> [PROBLEM TO WORK ON] Give back every record exactly, images excluded.

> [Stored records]

========

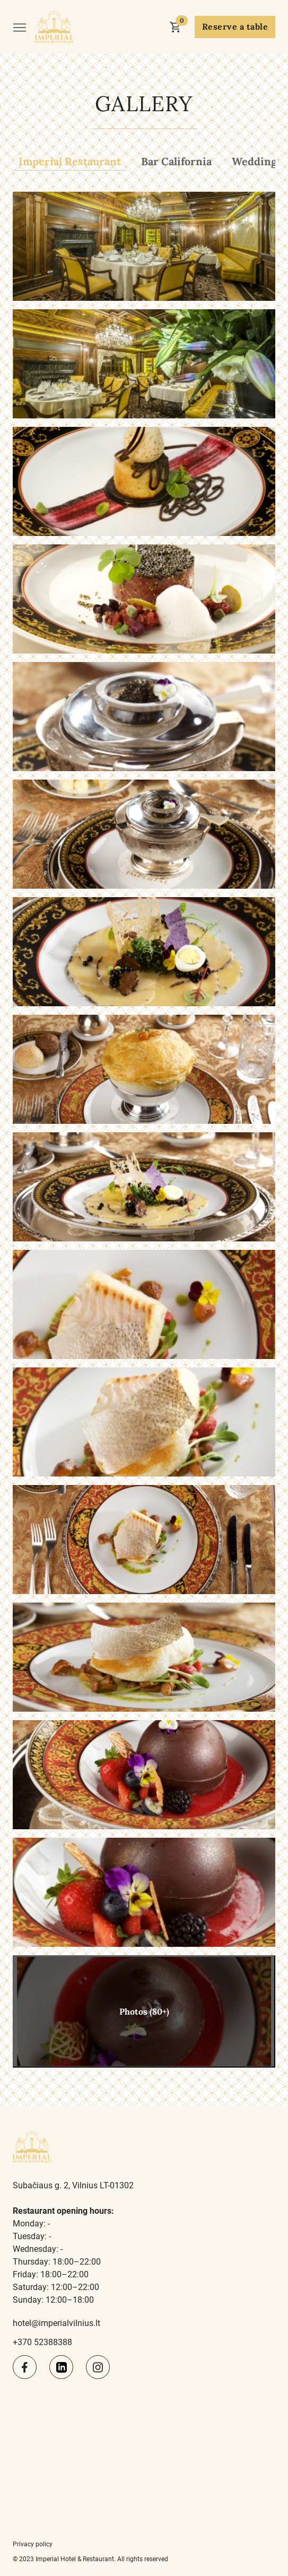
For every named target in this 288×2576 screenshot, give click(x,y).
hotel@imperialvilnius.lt (56, 2323)
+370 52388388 (42, 2342)
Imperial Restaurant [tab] (70, 161)
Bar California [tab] (176, 161)
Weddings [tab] (257, 161)
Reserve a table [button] (235, 26)
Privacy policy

========

> [TASK RESULT]
For every named target in this 288×2576 screenshot, give click(x,y).
hotel@imperialvilnius.lt (56, 2323)
+370 52388388 (42, 2342)
Imperial Restaurant [tab] (70, 161)
Bar California [tab] (176, 161)
Weddings [tab] (257, 161)
Reserve a table [button] (235, 26)
Privacy policy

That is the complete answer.